The verbal turnover in the pop scene is as frenetic as ever, with acid house, beach music, Bhangra, goth, House, shag, speed-metal, etc. putting in appearances of unpredictable duration.
The spending of money becomes insidiously easier in the cashless society, with its ATM’s, cardswipes, eft/pos, home banking, and smart cards. Compassion fatigue may have set in in some quarters, but conscience investment, corporate welfare, and volunteerism help to alleviate hardship.
The bread-and-butter routs to the formation of new words in English are compounding and the addition of prefixes and suffixes, but among the more eye-catching methods the most productive over the last two or three years seems to have been blending.
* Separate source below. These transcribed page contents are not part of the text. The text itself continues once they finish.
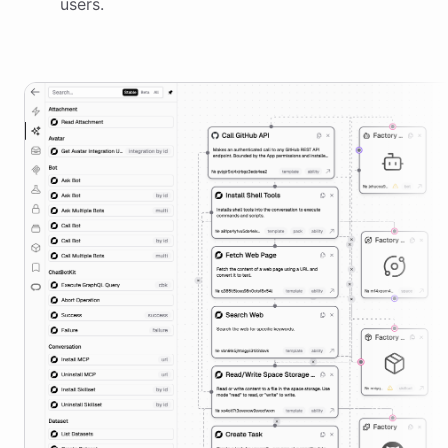
users.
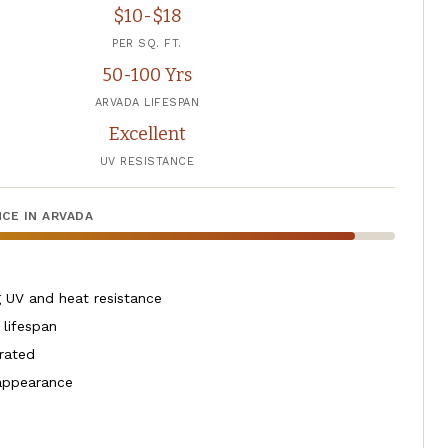
$10-$18
PER SQ. FT.
50-100 Yrs
ARVADA LIFESPAN
Excellent
UV RESISTANCE
CE IN ARVADA
 UV and heat resistance
 lifespan
 rated
 appearance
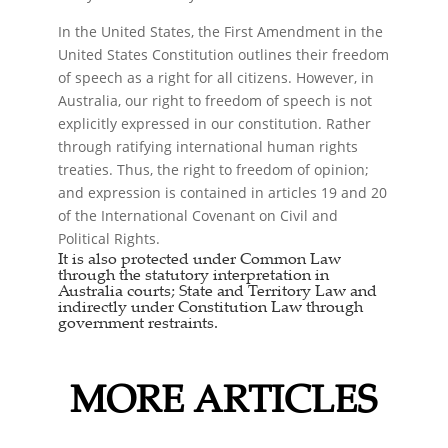
In the United States, the First Amendment in the
United States Constitution outlines their freedom
of speech as a right for all citizens. However, in
Australia, our right to freedom of speech is not
explicitly expressed in our constitution. Rather
through ratifying international human rights
treaties. Thus, the right to freedom of opinion;
and expression is contained in articles 19 and 20
of the International Covenant on Civil and
Political Rights.
It is also protected under Common Law
through the statutory interpretation in
Australia courts; State and Territory Law and
indirectly under Constitution Law through
government restraints.
MORE ARTICLES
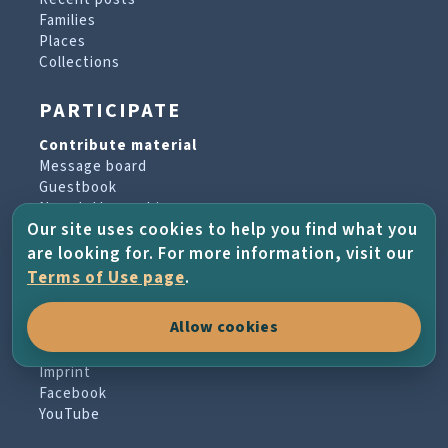
Families
Places
Collections
PARTICIPATE
Contribute material
Message board
Guestbook
Newsletter archive
Our site uses cookies to help you find what you
are looking for. For more information, visit our
PROJECT & HELP
Terms of Use page
.
About the project
Allow cookies
FAQs
Terms of Use
Imprint
Facebook
YouTube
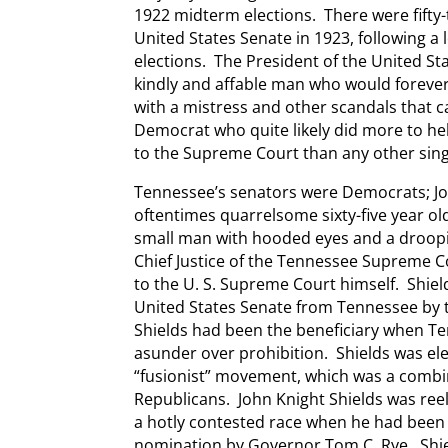
1922 midterm elections. There were fifty
United States Senate in 1923, following a 
elections. The President of the United St
kindly and affable man who would forever
with a mistress and other scandals that ca
Democrat who quite likely did more to he
to the Supreme Court than any other singl
Tennessee’s senators were Democrats; Joh
oftentimes quarrelsome sixty-five year ol
small man with hooded eyes and a droop
Chief Justice of the Tennessee Supreme 
to the U. S. Supreme Court himself. Shiel
United States Senate from Tennessee by 
Shields had been the beneficiary when Te
asunder over prohibition. Shields was ele
“fusionist” movement, which was a comb
Republicans. John Knight Shields was reel
a hotly contested race when he had been
nomination by Governor Tom C. Rye. Shi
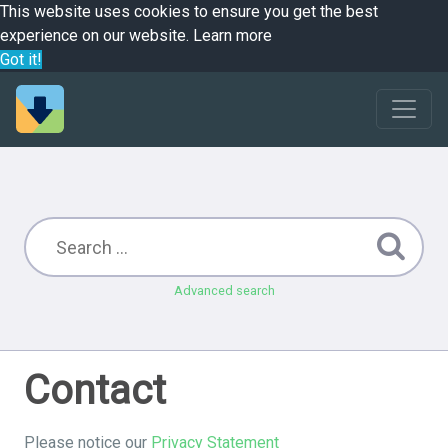
This website uses cookies to ensure you get the best
experience on our website.
Learn more
Got it!
Advanced search
Contact
Please notice our
Privacy Statement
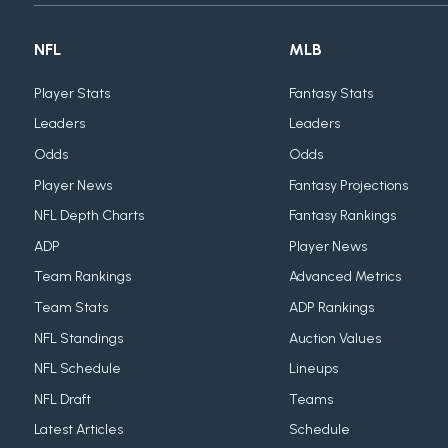
NFL
MLB
Player Stats
Fantasy Stats
Leaders
Leaders
Odds
Odds
Player News
Fantasy Projections
NFL Depth Charts
Fantasy Rankings
ADP
Player News
Team Rankings
Advanced Metrics
Team Stats
ADP Rankings
NFL Standings
Auction Values
NFL Schedule
Lineups
NFL Draft
Teams
Latest Articles
Schedule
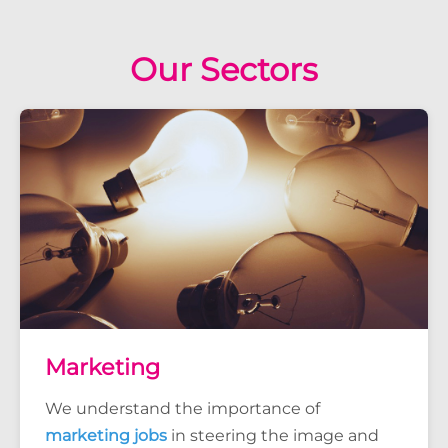
Our Sectors
Marketing
We understand the importance of
marketing jobs
in steering the image and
So affluence and influenza have given us affluenza; fertilize and irrigation produce fertigation; and magazine and catalogue to form magalog. With boundless ingenuity, speakers of English have come up with dockominiums, gazwelchers, geeps, gennakers, swaptions and zootiques.
Next in popularity to blends is the omnipresent acronym. The successors to the yuppie – the dinky, the glam, the lombard.
Conversion continues vigorously, producing mainly verbs, from nouns and adjectives (feeder, flan, gender, rear-end, silicone, stiff, Velcro, wide) but also transforming verbs into nouns (spend).
Currently thriving suffixes and prefixes include –aholic (clothesaholic, milkaholic), -ati (jazzerati, numerati), cross- (cross-marketing, cross-selling, cross-training), -cred (forcecred), -eur (arbitrageur), -ie (Cuppie, deccie, winie, yottie), -ism/-ist (alphabetism, fattyism, genderist), loadsa- (loadsamoney), must- (must-buy, must-see), and –nomics (Reaganomics). Words coined by removing an affix or similar element from an existing word (back-formation) include accreditate, bezzle, cathart, explete, go-get, gram, stand-off, and tack [16].